As a grown-up I now pass grottos in shopping centres and feel a tinge of sympathy for the poor saps in their green outfits and creepily rosy cheeks. I imagine young kids just out of drama school looking for their first acting job, contemplating a life of Shakespeare or profound social comment, but ending up with a santa hat in a freezing shopping centre. In reality the it’s more than likely that the vast majority of elves are simply people looking for a job, there isn’t any great motivation behind their performances – other than the need to pay rent and buy food. David Sedaris’ essay The Santaland Diaries chronicles his time as a young man as one of Santa’s helpers at Macy’s, New York’s famous department store which claims to be the largest in the world.

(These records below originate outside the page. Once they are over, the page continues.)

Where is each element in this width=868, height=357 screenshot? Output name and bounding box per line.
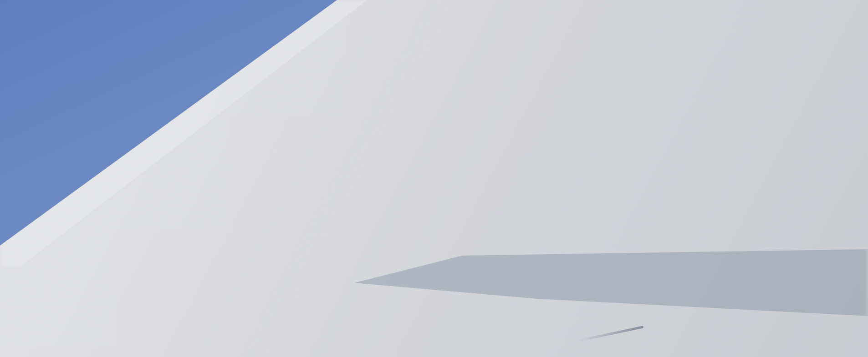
desktop: My Host Audio Photo xyxy=(0,0,868,357)
twig xyxy=(639,329,645,333)
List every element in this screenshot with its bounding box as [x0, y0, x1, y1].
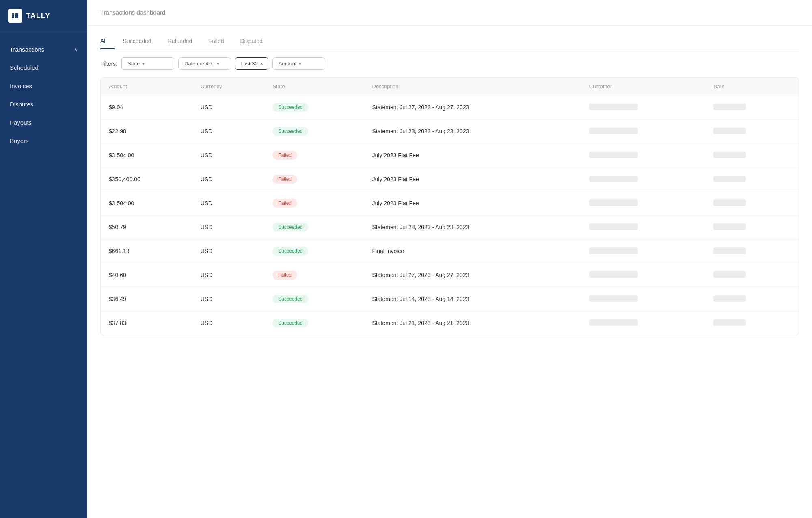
tab-failed[interactable]: Failed	[200, 34, 232, 49]
amount-filter-label: Amount	[279, 61, 297, 67]
sidebar-nav: Transactions ∧ Scheduled Invoices Disput…	[0, 32, 87, 518]
cell-customer	[581, 239, 705, 263]
customer-placeholder	[589, 295, 638, 302]
col-header-state: State	[264, 78, 364, 95]
table-row[interactable]: $661.13 USD Succeeded Final Invoice	[101, 239, 799, 263]
cell-customer	[581, 95, 705, 119]
sidebar-item-label: Buyers	[10, 137, 29, 144]
table-row[interactable]: $40.60 USD Failed Statement Jul 27, 2023…	[101, 263, 799, 287]
svg-rect-0	[12, 13, 14, 15]
table-row[interactable]: $22.98 USD Succeeded Statement Jul 23, 2…	[101, 119, 799, 143]
sidebar-item-label: Disputes	[10, 101, 33, 108]
tab-all[interactable]: All	[100, 34, 115, 49]
table-row[interactable]: $50.79 USD Succeeded Statement Jul 28, 2…	[101, 215, 799, 239]
sidebar-item-invoices[interactable]: Invoices	[0, 77, 87, 95]
cell-state: Failed	[264, 167, 364, 191]
cell-customer	[581, 287, 705, 311]
sidebar-item-disputes[interactable]: Disputes	[0, 95, 87, 113]
table-row[interactable]: $37.83 USD Succeeded Statement Jul 21, 2…	[101, 311, 799, 335]
table-row[interactable]: $350,400.00 USD Failed July 2023 Flat Fe…	[101, 167, 799, 191]
cell-description: Statement Jul 27, 2023 - Aug 27, 2023	[364, 263, 581, 287]
cell-amount: $350,400.00	[101, 167, 192, 191]
cell-date	[705, 239, 799, 263]
chevron-down-icon	[142, 61, 145, 67]
chevron-up-icon: ∧	[74, 47, 78, 52]
cell-date	[705, 287, 799, 311]
sidebar-item-label: Scheduled	[10, 64, 39, 71]
cell-customer	[581, 311, 705, 335]
sidebar-item-buyers[interactable]: Buyers	[0, 132, 87, 150]
customer-placeholder	[589, 152, 638, 158]
cell-description: Final Invoice	[364, 239, 581, 263]
table-row[interactable]: $36.49 USD Succeeded Statement Jul 14, 2…	[101, 287, 799, 311]
cell-state: Succeeded	[264, 311, 364, 335]
tabs-bar: All Succeeded Refunded Failed Disputed	[100, 26, 799, 49]
customer-placeholder	[589, 104, 638, 110]
sidebar-item-scheduled[interactable]: Scheduled	[0, 59, 87, 77]
cell-description: Statement Jul 23, 2023 - Aug 23, 2023	[364, 119, 581, 143]
sidebar: TALLY Transactions ∧ Scheduled Invoices …	[0, 0, 87, 518]
date-placeholder	[713, 319, 746, 326]
amount-filter-dropdown[interactable]: Amount	[272, 57, 325, 70]
cell-amount: $37.83	[101, 311, 192, 335]
state-filter-dropdown[interactable]: State	[121, 57, 174, 70]
cell-date	[705, 119, 799, 143]
customer-placeholder	[589, 176, 638, 182]
date-placeholder	[713, 152, 746, 158]
chip-label: Last 30	[240, 61, 258, 67]
logo-text: TALLY	[26, 12, 50, 20]
state-badge: Failed	[272, 151, 297, 160]
cell-date	[705, 95, 799, 119]
cell-currency: USD	[192, 191, 265, 215]
cell-customer	[581, 191, 705, 215]
cell-currency: USD	[192, 119, 265, 143]
last-30-chip[interactable]: Last 30 ×	[235, 57, 268, 70]
cell-amount: $3,504.00	[101, 191, 192, 215]
cell-state: Succeeded	[264, 119, 364, 143]
page-header: Transactions dashboard	[87, 0, 812, 26]
tab-disputed[interactable]: Disputed	[232, 34, 270, 49]
cell-amount: $50.79	[101, 215, 192, 239]
state-badge: Succeeded	[272, 223, 308, 232]
cell-state: Succeeded	[264, 287, 364, 311]
cell-currency: USD	[192, 215, 265, 239]
tab-refunded[interactable]: Refunded	[160, 34, 201, 49]
date-placeholder	[713, 247, 746, 254]
cell-description: Statement Jul 28, 2023 - Aug 28, 2023	[364, 215, 581, 239]
page-title: Transactions dashboard	[100, 9, 165, 16]
table-row[interactable]: $3,504.00 USD Failed July 2023 Flat Fee	[101, 143, 799, 167]
cell-amount: $36.49	[101, 287, 192, 311]
sidebar-logo: TALLY	[0, 0, 87, 32]
col-header-customer: Customer	[581, 78, 705, 95]
cell-description: Statement Jul 27, 2023 - Aug 27, 2023	[364, 95, 581, 119]
transactions-table: Amount Currency State Description Custom…	[101, 78, 799, 335]
chevron-down-icon	[299, 61, 301, 67]
date-placeholder	[713, 295, 746, 302]
cell-currency: USD	[192, 287, 265, 311]
cell-customer	[581, 215, 705, 239]
state-badge: Failed	[272, 199, 297, 208]
sidebar-item-payouts[interactable]: Payouts	[0, 113, 87, 132]
cell-description: July 2023 Flat Fee	[364, 191, 581, 215]
customer-placeholder	[589, 128, 638, 134]
cell-currency: USD	[192, 167, 265, 191]
content-area: All Succeeded Refunded Failed Disputed F…	[87, 26, 812, 518]
col-header-date: Date	[705, 78, 799, 95]
cell-currency: USD	[192, 239, 265, 263]
tab-succeeded[interactable]: Succeeded	[115, 34, 160, 49]
state-badge: Succeeded	[272, 295, 308, 303]
chip-close-icon[interactable]: ×	[260, 61, 263, 67]
col-header-amount: Amount	[101, 78, 192, 95]
state-badge: Succeeded	[272, 103, 308, 112]
state-badge: Succeeded	[272, 319, 308, 327]
state-filter-label: State	[127, 61, 140, 67]
table-row[interactable]: $9.04 USD Succeeded Statement Jul 27, 20…	[101, 95, 799, 119]
svg-rect-1	[12, 15, 14, 18]
table-row[interactable]: $3,504.00 USD Failed July 2023 Flat Fee	[101, 191, 799, 215]
date-placeholder	[713, 271, 746, 278]
col-header-description: Description	[364, 78, 581, 95]
sidebar-item-transactions[interactable]: Transactions ∧	[0, 40, 87, 59]
date-created-filter-dropdown[interactable]: Date created	[178, 57, 231, 70]
chevron-down-icon	[217, 61, 219, 67]
cell-date	[705, 191, 799, 215]
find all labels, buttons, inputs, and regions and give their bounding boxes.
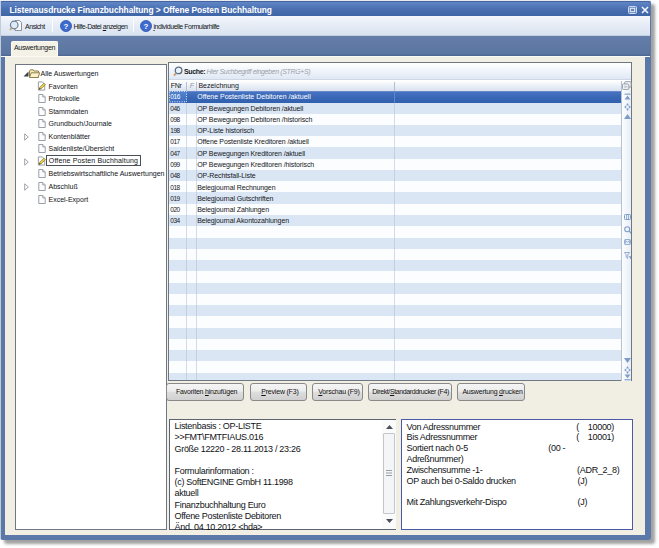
svg-text:?: ?	[64, 22, 69, 31]
svg-text:?: ?	[144, 22, 149, 31]
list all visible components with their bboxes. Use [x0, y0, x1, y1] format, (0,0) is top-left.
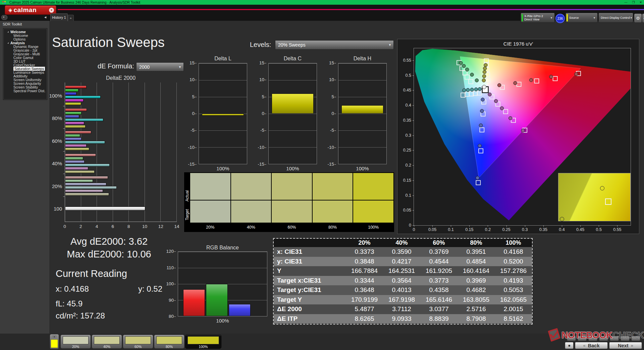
sidebar-item-additivity[interactable]: Additivity [3, 74, 47, 78]
swatch-column-label: 40% [231, 223, 271, 231]
sweep-level-button-40%[interactable]: 40% [92, 335, 122, 349]
axis-tick [63, 106, 65, 106]
axis-tick [580, 225, 581, 227]
tab-history-1[interactable]: History 1 [50, 13, 68, 21]
cie-measured-circle-yellow [482, 74, 486, 78]
cie-diagram-plot: 00.050.10.150.20.250.30.350.40.450.50.55… [414, 48, 631, 226]
x-tick-label: 0 [63, 224, 66, 229]
cie-measured-circle-cyan [470, 88, 474, 91]
expander-icon[interactable] [7, 31, 9, 33]
calman-menu-button[interactable]: ◈ calman ▾ [5, 5, 56, 15]
sidebar-item-dynamic-range[interactable]: Dynamic Range [3, 45, 47, 48]
deltae-bar-red [65, 154, 96, 157]
rgb-bar-green [206, 284, 228, 316]
sweep-level-button-100%[interactable]: 100% [185, 335, 221, 349]
table-cell: 0.4168 [495, 247, 532, 257]
y-tick-label: 0 [331, 111, 334, 116]
collapse-toolbar-icon[interactable]: ◀ [642, 13, 644, 23]
source-status-stripe [567, 14, 568, 21]
chevron-down-icon: ▼ [593, 16, 596, 19]
sweep-level-button-80%[interactable]: 80% [154, 335, 184, 349]
deltae-chart: 100%80%60%40%20%100 [65, 82, 177, 222]
sidebar-item-spectral-power-dist-[interactable]: Spectral Power Dist. [3, 89, 47, 93]
sidebar-item-colorchecker[interactable]: ColorChecker [3, 63, 47, 67]
sidebar-item-saturation-sweeps[interactable]: Saturation Sweeps [3, 67, 47, 70]
meter-dropdown[interactable]: X-Rite i1Pro 2Direct View ▼ [521, 13, 555, 23]
y-tick-label: 15 [259, 60, 264, 65]
actual-target-swatch-panel: Actual Target 20%40%60%80%100% [184, 172, 394, 232]
table-row-label: Target y:CIE31 [274, 285, 346, 295]
chevron-down-icon: ▼ [178, 65, 181, 69]
sidebar-item-screen-uniformity[interactable]: Screen Uniformity [3, 78, 47, 81]
cie-measured-circle-blue [480, 109, 484, 113]
layout-toggle-button[interactable] [1, 15, 7, 20]
cie-target-square-green [465, 75, 469, 79]
y-tick-label: 0 [192, 111, 195, 116]
y-tick-label: 10 [329, 77, 334, 82]
sidebar-item-screen-stability[interactable]: Screen Stability [3, 85, 47, 89]
add-tab-button[interactable]: + [68, 15, 74, 21]
close-icon[interactable]: ✕ [639, 1, 642, 4]
chevron-down-icon[interactable]: ▾ [49, 8, 54, 13]
axis-tick [413, 105, 414, 106]
display-control-dropdown[interactable]: Direct Display Control ▼ [598, 13, 633, 23]
sidebar-item-grayscale-2pt[interactable]: Grayscale - 2pt [3, 48, 47, 52]
delta-l-y-axis: 151050-5-10-15 [183, 63, 197, 164]
swatch-column-80%: 80% [313, 173, 353, 231]
sidebar-item-analysis[interactable]: Analysis [3, 41, 47, 45]
sweep-level-button-20%[interactable]: 20% [60, 335, 91, 349]
source-dropdown[interactable]: Source ▼ [566, 13, 598, 23]
deltae-group-label: 100 [54, 206, 62, 212]
chevron-up-icon: ▲ [52, 335, 57, 338]
deltae-bar-cyan [65, 186, 117, 189]
de-formula-dropdown[interactable]: 2000▼ [136, 62, 184, 71]
axis-tick [195, 114, 197, 114]
levels-label: Levels: [250, 41, 271, 49]
sweep-level-button-60%[interactable]: 60% [123, 335, 153, 349]
delta-h-x-label: 100% [338, 166, 387, 171]
table-cell: 3.0377 [420, 304, 458, 314]
window-title: Calman 2025 Calman Ultimate for Business… [9, 1, 140, 4]
table-cell: 161.9205 [420, 266, 458, 276]
cie-measured-circle-yellow [484, 63, 487, 67]
cie-x-tick-label: 0.5 [596, 227, 601, 232]
sidebar-item-3d-lut[interactable]: 3D LUT [3, 59, 47, 63]
sidebar-item-welcome[interactable]: Welcome [3, 34, 47, 37]
levels-dropdown[interactable]: 20% Sweeps▼ [275, 40, 394, 50]
sweep-level-swatch [187, 336, 219, 344]
cie-x-tick-label: 0.15 [465, 227, 473, 232]
target-swatch [231, 200, 271, 223]
cie-target-square-red [534, 79, 539, 83]
swatch-column-label: 20% [190, 223, 230, 231]
cie-target-square-blue [480, 128, 484, 132]
axis-tick [174, 316, 176, 317]
expander-icon[interactable] [7, 42, 9, 44]
swatch-column-label: 60% [272, 223, 312, 231]
sweep-level-label: 40% [92, 345, 122, 349]
meter-status-stripe [522, 14, 523, 21]
delta-c-x-label: 100% [268, 166, 317, 171]
target-swatch [313, 200, 353, 223]
gear-icon[interactable]: ⚙ [634, 13, 642, 23]
chevron-down-icon: ▼ [388, 43, 391, 47]
axis-tick [195, 97, 197, 97]
swatch-columns: 20%40%60%80%100% [190, 173, 393, 231]
axis-tick [174, 268, 176, 268]
sidebar-item-welcome[interactable]: Welcome [3, 30, 47, 34]
swatch-collapse-button[interactable]: ▲ [50, 334, 59, 349]
deltae-bar-magenta [65, 167, 88, 170]
calman-diamond-icon: ◈ [8, 7, 12, 13]
sidebar-item-luminance-sweeps[interactable]: Luminance Sweeps [3, 70, 47, 74]
sidebar-collapse-icon[interactable]: ◀ [43, 15, 48, 19]
sidebar-item-color-gamut[interactable]: Color Gamut [3, 56, 47, 59]
sidebar-item-grayscale-multi[interactable]: Grayscale - Multi [3, 52, 47, 56]
sidebar-item-options[interactable]: Options [3, 37, 47, 41]
sidebar-item-screen-angularity[interactable]: Screen Angularity [3, 81, 47, 85]
swatch-column-60%: 60% [272, 173, 312, 231]
axis-tick [413, 75, 414, 76]
cie-measured-circle-blue [481, 98, 484, 101]
minimize-icon[interactable]: — [624, 1, 627, 4]
maximize-icon[interactable]: ❐ [632, 1, 635, 4]
deltae-x-axis: 02468101214 [65, 224, 177, 229]
app-icon [2, 1, 7, 4]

This isn’t a typical Yuletide story of cute children being instructed in the ways of Christmas by jolly old Father Christmases. This is a cynical view of the money-making conveyor belt that children and families are placed on by the big shops and a highly amusing look at how parents manipulate their poor kids in order to get that perfect photo or video. Reading Sedaris’ account I felt dreadfully sorry for the children whose memories of Christmas visits to Santa involve being treated like props in a photoshoot. I also laughed a lot at the idiocy of the parents and the absurdity of a system where different families join different queues for different Santas based on their ethnicity.
The book also contains a number of short stories with a Christmas theme. These are a mixed bag, with the Diaries offering the best of the book. Some of the additional stories work very well such as the obnoxious reviewer critiquing children’s nativity plays or the round-robin letter from a crazy middle-class mother coming to terms with the arrival of her husband’s illegitimate daughter. Others aren’t so great, particularly the one about the young David and his sister rescuing a stripper from domestic violence.
Sedaris casts a wry and cynical eye over Christmas traditions and it’s no surprise that The Santaland Diaries have been adapted into a widely performed high school and college play, it is a witty look at the silly season which manages to dilute the saccharine nature of most Christmas entertainment without being too mean-spirited about things.